Starting with the line that contains "が満載。注目のトップ選手のインタ" and stopping after the line that contains "当社は、内部監査及びマネ", copy the entries below exactly. Include nothing else.

**STORED DATA**:
============================================================
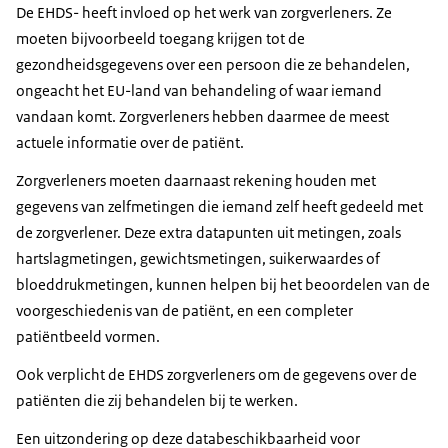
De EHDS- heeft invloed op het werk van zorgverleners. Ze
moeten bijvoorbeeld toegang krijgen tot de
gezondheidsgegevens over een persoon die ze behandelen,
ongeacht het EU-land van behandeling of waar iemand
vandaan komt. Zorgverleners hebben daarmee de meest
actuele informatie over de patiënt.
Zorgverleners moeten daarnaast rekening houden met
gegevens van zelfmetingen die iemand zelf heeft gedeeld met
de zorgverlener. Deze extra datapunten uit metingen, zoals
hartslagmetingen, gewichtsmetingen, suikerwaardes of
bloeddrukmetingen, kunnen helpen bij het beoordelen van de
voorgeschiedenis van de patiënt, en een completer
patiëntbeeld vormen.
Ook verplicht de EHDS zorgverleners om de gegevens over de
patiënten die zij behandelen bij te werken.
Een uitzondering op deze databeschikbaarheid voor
============================================================
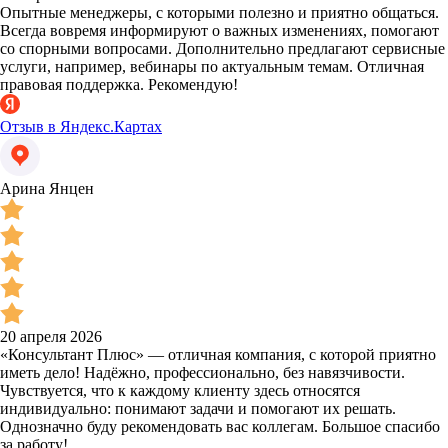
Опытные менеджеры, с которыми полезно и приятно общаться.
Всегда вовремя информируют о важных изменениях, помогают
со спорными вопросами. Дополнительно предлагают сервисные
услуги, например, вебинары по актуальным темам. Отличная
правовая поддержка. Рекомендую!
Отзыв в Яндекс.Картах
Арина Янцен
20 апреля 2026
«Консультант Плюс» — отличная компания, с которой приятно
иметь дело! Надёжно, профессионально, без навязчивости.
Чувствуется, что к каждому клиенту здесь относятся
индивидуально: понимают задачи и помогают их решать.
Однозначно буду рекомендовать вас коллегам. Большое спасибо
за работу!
============================================================
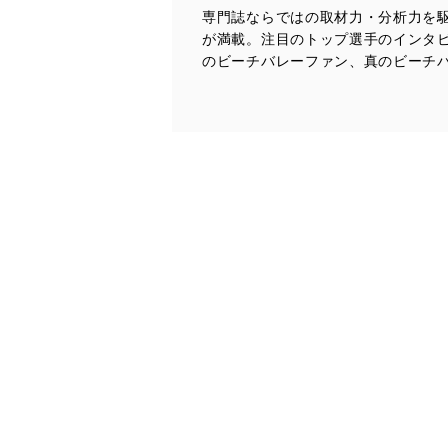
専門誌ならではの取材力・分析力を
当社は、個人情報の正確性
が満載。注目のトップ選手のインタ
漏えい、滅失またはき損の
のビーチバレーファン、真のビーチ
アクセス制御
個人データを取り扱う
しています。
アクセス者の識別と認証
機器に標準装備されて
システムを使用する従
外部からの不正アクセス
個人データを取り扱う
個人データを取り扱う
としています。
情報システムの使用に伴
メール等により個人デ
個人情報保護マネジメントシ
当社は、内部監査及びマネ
============================================================
**RESPONSE BOX**:
が満載。注目のトップ選手のインタ
漏えい、滅失またはき損の
のビーチバレーファン、真のビーチ
アクセス制御
個人データを取り扱う
しています。
アクセス者の識別と認証
機器に標準装備されて
システムを使用する従
外部からの不正アクセス
個人データを取り扱う
個人データを取り扱う
としています。
情報システムの使用に伴
メール等により個人デ
個人情報保護マネジメントシ
当社は、内部監査及びマネ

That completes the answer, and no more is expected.